Gallup finds U.S. unemployment, as measured without seasonal adjustment, to be 9.1% in February, based on almost 30,000 interviews with a random sample of Americans. When Gallup applies the 0.5-percentage-point seasonal adjustment that the government applied to its unadjusted data for February last year, it produces an adjusted unemployment rate for February 2012 of 8.6% -- a substantial increase from the 8.3% adjusted rate the government reported for January.
The findings provide a preview of what Gallup will report in its monthly employment release next Thursday, March 8. Because Gallup’s data are collected continuously throughout the month, the data are available now, one week ahead of the BLS report scheduled for Friday, March 9.
Three key factors help determine the relationship between Gallup's measurement of the unemployment rate and the unemployment rate reported by the government. The first involves the relationship between Gallup’s and the government’s unadjusted survey results. Data from the past two years show that on an unadjusted basis, Gallup’s and the government's unemployment measurements track fairly closely in both direction and magnitude.
Gallup reported an unadjusted rate of 8.6% for January 2012 and the government reported an unadjusted rate of 8.8%. Gallup’s and the government's unadjusted results also tracked closely in January 2011 (9.9% versus 9.8%, respectively) and January 2010 (10.9% compared with 10.6%).
The results were similarly close in February 2010 (when Gallup found 10.6% versus the government’s 10.4%) but diverged significantly in February 2011, when Gallup reported an unadjusted rate of 10.3% and the government an unadjusted rate of 9.5%. That is, after the government re-based its unemployment data in January 2011, Gallup’s and the government's February results differed in both magnitude and direction.
Relating Gallup’s current findings to the likely unemployment rate the government will report for February depends on a number of somewhat complex key assumptions. Consider the following scenarios:
Based on its full-month measure, Gallup finds that the unadjusted unemployment rate increased by 0.5 points, to an average of 9.1% in February from 8.6% in January.

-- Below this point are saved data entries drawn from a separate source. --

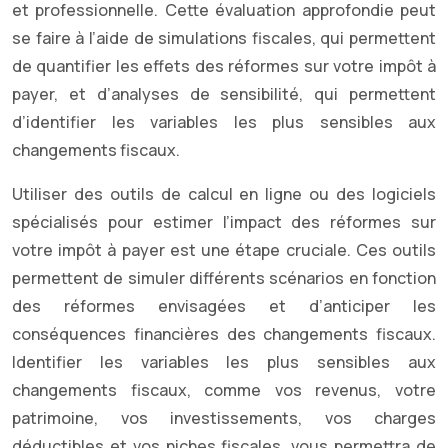
et professionnelle. Cette évaluation approfondie peut
se faire à l’aide de simulations fiscales, qui permettent
de quantifier les effets des réformes sur votre impôt à
payer, et d’analyses de sensibilité, qui permettent
d’identifier les variables les plus sensibles aux
changements fiscaux.
Utiliser des outils de calcul en ligne ou des logiciels
spécialisés pour estimer l’impact des réformes sur
votre impôt à payer est une étape cruciale. Ces outils
permettent de simuler différents scénarios en fonction
des réformes envisagées et d’anticiper les
conséquences financières des changements fiscaux.
Identifier les variables les plus sensibles aux
changements fiscaux, comme vos revenus, votre
patrimoine, vos investissements, vos charges
déductibles et vos niches fiscales, vous permettra de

- If we assume the government’s unadjusted unemployment rate experienced a similar 0.5-point increase, it would rise to 9.3% in February from January’s 8.8%. Applying the 0.5-point seasonal adjustment (based on the government’s February 2011 adjustment) to the February 2012 unadjusted rate (9.3%) would result in an increase in the U.S. seasonally adjusted unemployment rate to 8.8% in February 2012 from January’s 8.3%.
- If we instead assume the government's unadjusted rate increased by 0.3 points in February to exactly match Gallup's measurement at 9.1%, this would produce an increase in the seasonally adjusted unemployment rate to 8.6% in February 2012 -- assuming the use of the February 2011 seasonal adjustment of 0.5 points.
Of course, there are lots of other possible assumptions. For example, the government’s unemployment estimate is based on a mid-month measurement. Gallup’s mid-month measurement for the unadjusted unemployment rate in January 2012 was 8.3% and it was 9.0% in mid-February. If we were to apply this mid-month increase of 0.7 points to the government’s unadjusted January rate of 8.8%, the resulting unadjusted 9.5% would lead to a 9.0% seasonally adjusted rate.
On the other hand, the government re-based its household survey once again in January 2012. If the government's unadjusted survey results are unchanged (8.8%) or go lower in February, the government's seasonally adjusted rate is likely to do the same.
A second factor to consider is the way the government seasonally adjusts its unadjusted unemployment rate for February. As noted previously, the government used a 0.5-point adjustment factor to seasonally adjust its results in February 2011. However, in 2010, it used a slightly different 0.6-point adjustment. Applying this larger seasonal adjustment to Gallup's full-month results would produce an 8.5% adjusted unemployment rate for February 2012 -- up from 8.3% in January.
A third factor that affects the unemployment rate might involve shifts taking place in the size of the workforce. If Americans seeking work get discouraged and drop out of the workforce in large numbers, it is likely to reduce the unemployment rate. This appears to have happened at various points in the past. Gallup's measurement of the participation rate -- the percentage of Americans in the workforce -- shows a decline to 67.6% in February from 68.2% in January. If the government shows a similar decline in the workforce, it is likely to lower the U.S. unemployment rate that the government reports and that may not be fully picked up by Gallup's data.
In sum, Gallup's Daily tracking of the U.S. unemployment rate -- which is not seasonally or otherwise adjusted -- shows an increase in February from January. This reflects a consistent measurement of the job-market reality that Gallup has measured since January 2010. It may be that various factors will lead the U.S. government on Friday, March 9, to release a different unemployment rate than that implied by Gallup’s results, but that report will not change the reality in the marketplace.